**Goal of the exercise:** Every entry below must be repeated exactly; skip the pictures.

**Data shown:**
• • • •

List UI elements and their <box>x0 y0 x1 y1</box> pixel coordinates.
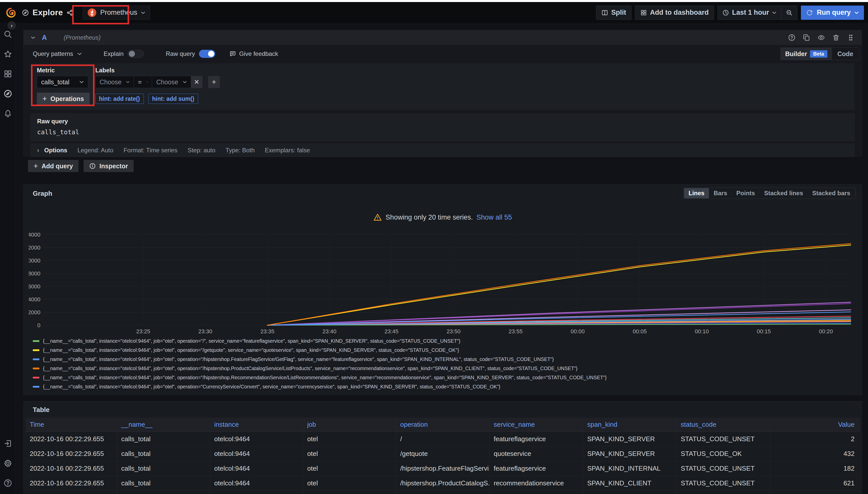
duplicate-query-icon[interactable] <box>803 34 810 41</box>
share-icon[interactable] <box>66 9 73 16</box>
table-cell: featureflagservice <box>490 432 583 446</box>
label-operator-select[interactable]: = <box>134 76 152 88</box>
add-operations-button[interactable]: + Operations <box>37 93 90 105</box>
table-header-cell[interactable]: Time <box>26 418 117 432</box>
legend-series-label[interactable]: {__name__="calls_total", instance="otelc… <box>43 365 578 372</box>
table-header-cell[interactable]: Value <box>770 418 860 432</box>
help-icon[interactable] <box>3 479 12 488</box>
builder-tab[interactable]: Builder Beta <box>781 48 832 60</box>
graph-mode-points[interactable]: Points <box>732 188 759 198</box>
sign-in-icon[interactable] <box>3 439 12 448</box>
legend-series-label[interactable]: {__name__="calls_total", instance="otelc… <box>43 356 554 362</box>
query-options-row[interactable]: › Options Legend: AutoFormat: Time serie… <box>31 144 854 157</box>
code-tab[interactable]: Code <box>832 50 859 58</box>
graph-mode-lines[interactable]: Lines <box>684 188 709 198</box>
graph-mode-bars[interactable]: Bars <box>709 188 731 198</box>
legend-series-label[interactable]: {__name__="calls_total", instance="otelc… <box>43 384 500 390</box>
datasource-picker[interactable]: Prometheus <box>83 5 150 20</box>
add-to-dashboard-button[interactable]: Add to dashboard <box>635 5 714 20</box>
table-cell: otel <box>303 432 396 446</box>
zoom-out-time-button[interactable] <box>781 6 797 20</box>
grafana-logo[interactable] <box>5 7 17 19</box>
starred-icon[interactable] <box>3 50 12 58</box>
clock-icon <box>722 10 729 16</box>
add-query-button[interactable]: + Add query <box>28 160 78 172</box>
graph-mode-stacked-bars[interactable]: Stacked bars <box>808 188 855 198</box>
query-hint-button[interactable]: hint: add sum() <box>148 94 198 104</box>
legend-row: {__name__="calls_total", instance="otelc… <box>33 345 856 355</box>
table-header-cell[interactable]: service_name <box>490 418 583 432</box>
query-patterns-dropdown[interactable]: Query patterns <box>33 50 82 57</box>
table-row[interactable]: 2022-10-16 00:22:29.655calls_totalotelco… <box>26 432 860 446</box>
graph-panel: Graph LinesBarsPointsStacked linesStacke… <box>23 184 862 395</box>
table-header-cell[interactable]: job <box>303 418 396 432</box>
chevron-down-icon <box>854 11 859 14</box>
query-row-header[interactable]: A (Prometheus) <box>24 30 862 45</box>
raw-query-toggle-label: Raw query <box>166 50 195 57</box>
label-operator: = <box>138 78 142 86</box>
settings-gear-icon[interactable] <box>3 459 12 468</box>
label-key-select[interactable]: Choose <box>95 76 134 88</box>
table-row[interactable]: 2022-10-16 00:22:29.655calls_totalotelco… <box>26 446 860 461</box>
collapse-chevron-icon[interactable] <box>31 36 35 39</box>
drag-handle-icon[interactable] <box>847 34 854 41</box>
chevron-down-icon <box>772 11 777 14</box>
table-header-cell[interactable]: status_code <box>677 418 770 432</box>
x-axis-tick-label: 00:20 <box>819 328 833 335</box>
legend-series-label[interactable]: {__name__="calls_total", instance="otelc… <box>43 338 460 344</box>
legend-series-label[interactable]: {__name__="calls_total", instance="otelc… <box>43 347 459 353</box>
query-actions: + Add query Inspector <box>28 160 134 172</box>
explain-toggle[interactable] <box>128 50 144 58</box>
metric-select[interactable]: calls_total <box>37 76 88 88</box>
graph-mode-stacked-lines[interactable]: Stacked lines <box>759 188 808 198</box>
remove-label-filter-button[interactable]: ✕ <box>191 76 202 88</box>
time-range-button[interactable]: Last 1 hour <box>718 6 781 20</box>
disable-query-eye-icon[interactable] <box>817 34 825 41</box>
label-value-select[interactable]: Choose <box>152 76 191 88</box>
inspector-button[interactable]: Inspector <box>84 160 134 172</box>
raw-query-label: Raw query <box>37 118 848 125</box>
table-cell: SPAN_KIND_SERVER <box>583 432 677 446</box>
table-cell: STATUS_CODE_UNSET <box>677 476 770 491</box>
time-range-label: Last 1 hour <box>732 8 769 17</box>
sidebar-expand-button[interactable]: › <box>7 21 16 30</box>
x-axis-tick-label: 00:05 <box>633 328 647 335</box>
table-cell: STATUS_CODE_UNSET <box>677 461 770 476</box>
legend-series-color <box>33 367 39 369</box>
run-query-button[interactable]: Run query <box>801 5 864 20</box>
table-cell: /getquote <box>396 446 490 461</box>
show-all-series-link[interactable]: Show all 55 <box>476 213 512 221</box>
comment-icon <box>230 51 236 57</box>
query-hint-button[interactable]: hint: add rate() <box>95 94 144 104</box>
table-cell: /hipstershop.ProductCatalogS... <box>396 476 490 491</box>
table-header-cell[interactable]: instance <box>210 418 303 432</box>
explore-compass-icon[interactable] <box>3 89 12 98</box>
time-series-chart[interactable]: 0200040006000800010000120001400023:2523:… <box>29 233 857 338</box>
legend-series-label[interactable]: {__name__="calls_total", instance="otelc… <box>43 375 607 381</box>
option-summary-item: Exemplars: false <box>265 147 310 154</box>
query-help-icon[interactable] <box>788 34 796 41</box>
search-icon[interactable] <box>3 30 12 39</box>
warning-triangle-icon <box>373 213 382 222</box>
add-label-filter-button[interactable]: + <box>208 76 220 88</box>
x-axis-tick-label: 00:15 <box>757 328 771 335</box>
table-header-cell[interactable]: operation <box>396 418 490 432</box>
raw-query-toggle[interactable] <box>199 50 215 58</box>
remove-query-trash-icon[interactable] <box>832 34 840 41</box>
table-header-cell[interactable]: span_kind <box>583 418 677 432</box>
prometheus-logo-icon <box>87 8 96 17</box>
browser-edge-strip <box>0 0 868 2</box>
x-axis-tick-label: 23:45 <box>384 328 398 335</box>
table-header-cell[interactable]: __name__ <box>117 418 210 432</box>
dashboards-icon[interactable] <box>3 70 12 78</box>
table-row[interactable]: 2022-10-16 00:22:29.655calls_totalotelco… <box>26 476 860 491</box>
alerting-bell-icon[interactable] <box>3 109 12 118</box>
table-row[interactable]: 2022-10-16 00:22:29.655calls_totalotelco… <box>26 491 860 494</box>
table-row[interactable]: 2022-10-16 00:22:29.655calls_totalotelco… <box>26 461 860 476</box>
split-button[interactable]: Split <box>596 5 631 20</box>
give-feedback-button[interactable]: Give feedback <box>230 50 278 57</box>
legend-series-color <box>33 377 39 379</box>
explore-title-group: Explore <box>22 8 73 17</box>
table-cell: 621 <box>770 476 860 491</box>
option-summary-item: Step: auto <box>187 147 215 154</box>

• • • •

**Answer space:**
List UI elements and their <box>x0 y0 x1 y1</box> pixel coordinates.
duplicate-query-icon[interactable] <box>803 34 810 41</box>
share-icon[interactable] <box>66 9 73 16</box>
table-cell: featureflagservice <box>490 432 583 446</box>
label-operator-select[interactable]: = <box>134 76 152 88</box>
add-operations-button[interactable]: + Operations <box>37 93 90 105</box>
table-header-cell[interactable]: Time <box>26 418 117 432</box>
legend-series-label[interactable]: {__name__="calls_total", instance="otelc… <box>43 365 578 372</box>
table-header-cell[interactable]: Value <box>770 418 860 432</box>
help-icon[interactable] <box>3 479 12 488</box>
builder-tab[interactable]: Builder Beta <box>781 48 832 60</box>
graph-mode-points[interactable]: Points <box>732 188 759 198</box>
sign-in-icon[interactable] <box>3 439 12 448</box>
legend-series-label[interactable]: {__name__="calls_total", instance="otelc… <box>43 356 554 362</box>
query-options-row[interactable]: › Options Legend: AutoFormat: Time serie… <box>31 144 854 157</box>
code-tab[interactable]: Code <box>832 50 859 58</box>
graph-mode-lines[interactable]: Lines <box>684 188 709 198</box>
graph-mode-bars[interactable]: Bars <box>709 188 731 198</box>
legend-series-label[interactable]: {__name__="calls_total", instance="otelc… <box>43 384 500 390</box>
datasource-picker[interactable]: Prometheus <box>83 5 150 20</box>
add-to-dashboard-button[interactable]: Add to dashboard <box>635 5 714 20</box>
table-cell: otel <box>303 432 396 446</box>
zoom-out-time-button[interactable] <box>781 6 797 20</box>
grafana-logo[interactable] <box>5 7 17 19</box>
starred-icon[interactable] <box>3 50 12 58</box>
clock-icon <box>722 10 729 16</box>
add-query-button[interactable]: + Add query <box>28 160 78 172</box>
graph-mode-stacked-bars[interactable]: Stacked bars <box>808 188 855 198</box>
query-hint-button[interactable]: hint: add sum() <box>148 94 198 104</box>
legend-row: {__name__="calls_total", instance="otelc… <box>33 345 856 355</box>
table-header-cell[interactable]: service_name <box>490 418 583 432</box>
query-patterns-dropdown[interactable]: Query patterns <box>33 50 82 57</box>
table-row[interactable]: 2022-10-16 00:22:29.655calls_totalotelco… <box>26 432 860 446</box>
graph-panel: Graph LinesBarsPointsStacked linesStacke… <box>23 184 862 395</box>
table-header-cell[interactable]: job <box>303 418 396 432</box>
chevron-down-icon <box>854 11 859 14</box>
query-row-header[interactable]: A (Prometheus) <box>24 30 862 45</box>
raw-query-toggle-label: Raw query <box>166 50 195 57</box>
label-operator: = <box>138 78 142 86</box>
settings-gear-icon[interactable] <box>3 459 12 468</box>
label-key-select[interactable]: Choose <box>95 76 134 88</box>
table-row[interactable]: 2022-10-16 00:22:29.655calls_totalotelco… <box>26 446 860 461</box>
collapse-chevron-icon[interactable] <box>31 36 35 39</box>
drag-handle-icon[interactable] <box>847 34 854 41</box>
chevron-down-icon <box>772 11 777 14</box>
table-header-cell[interactable]: status_code <box>677 418 770 432</box>
x-axis-tick-label: 00:20 <box>819 328 833 335</box>
legend-series-label[interactable]: {__name__="calls_total", instance="otelc… <box>43 338 460 344</box>
legend-series-label[interactable]: {__name__="calls_total", instance="otelc… <box>43 347 459 353</box>
query-actions: + Add query Inspector <box>28 160 134 172</box>
explain-toggle[interactable] <box>128 50 144 58</box>
metric-select[interactable]: calls_total <box>37 76 88 88</box>
graph-mode-stacked-lines[interactable]: Stacked lines <box>759 188 808 198</box>
remove-label-filter-button[interactable]: ✕ <box>191 76 202 88</box>
time-range-button[interactable]: Last 1 hour <box>718 6 781 20</box>
disable-query-eye-icon[interactable] <box>817 34 825 41</box>
label-value-select[interactable]: Choose <box>152 76 191 88</box>
inspector-button[interactable]: Inspector <box>84 160 134 172</box>
raw-query-label: Raw query <box>37 118 848 125</box>
table-cell: SPAN_KIND_SERVER <box>583 432 677 446</box>
table-cell: STATUS_CODE_UNSET <box>677 476 770 491</box>
time-range-label: Last 1 hour <box>732 8 769 17</box>
sidebar-expand-button[interactable]: › <box>7 21 16 30</box>
x-axis-tick-label: 00:05 <box>633 328 647 335</box>
table-cell: STATUS_CODE_UNSET <box>677 461 770 476</box>
legend-series-color <box>33 367 39 369</box>
run-query-button[interactable]: Run query <box>801 5 864 20</box>
table-cell: /getquote <box>396 446 490 461</box>
show-all-series-link[interactable]: Show all 55 <box>476 213 512 221</box>
comment-icon <box>230 51 236 57</box>
query-hint-button[interactable]: hint: add rate() <box>95 94 144 104</box>
table-cell: /hipstershop.ProductCatalogS... <box>396 476 490 491</box>
table-header-cell[interactable]: instance <box>210 418 303 432</box>
explore-compass-icon[interactable] <box>3 89 12 98</box>
time-series-chart[interactable]: 0200040006000800010000120001400023:2523:… <box>29 233 857 338</box>
legend-series-label[interactable]: {__name__="calls_total", instance="otelc… <box>43 375 607 381</box>
option-summary-item: Exemplars: false <box>265 147 310 154</box>
query-help-icon[interactable] <box>788 34 796 41</box>
search-icon[interactable] <box>3 30 12 39</box>
warning-triangle-icon <box>373 213 382 222</box>
add-label-filter-button[interactable]: + <box>208 76 220 88</box>
x-axis-tick-label: 00:15 <box>757 328 771 335</box>
table-header-cell[interactable]: operation <box>396 418 490 432</box>
raw-query-toggle[interactable] <box>199 50 215 58</box>
remove-query-trash-icon[interactable] <box>832 34 840 41</box>
table-header-cell[interactable]: span_kind <box>583 418 677 432</box>
prometheus-logo-icon <box>87 8 96 17</box>
browser-edge-strip <box>0 0 868 2</box>
x-axis-tick-label: 23:45 <box>384 328 398 335</box>
table-header-cell[interactable]: __name__ <box>117 418 210 432</box>
dashboards-icon[interactable] <box>3 70 12 78</box>
table-row[interactable]: 2022-10-16 00:22:29.655calls_totalotelco… <box>26 476 860 491</box>
alerting-bell-icon[interactable] <box>3 109 12 118</box>
table-row[interactable]: 2022-10-16 00:22:29.655calls_totalotelco… <box>26 491 860 494</box>
table-row[interactable]: 2022-10-16 00:22:29.655calls_totalotelco… <box>26 461 860 476</box>
split-button[interactable]: Split <box>596 5 631 20</box>
give-feedback-button[interactable]: Give feedback <box>230 50 278 57</box>
legend-series-color <box>33 377 39 379</box>
explore-title-group: Explore <box>22 8 73 17</box>
table-cell: 621 <box>770 476 860 491</box>
option-summary-item: Step: auto <box>187 147 215 154</box>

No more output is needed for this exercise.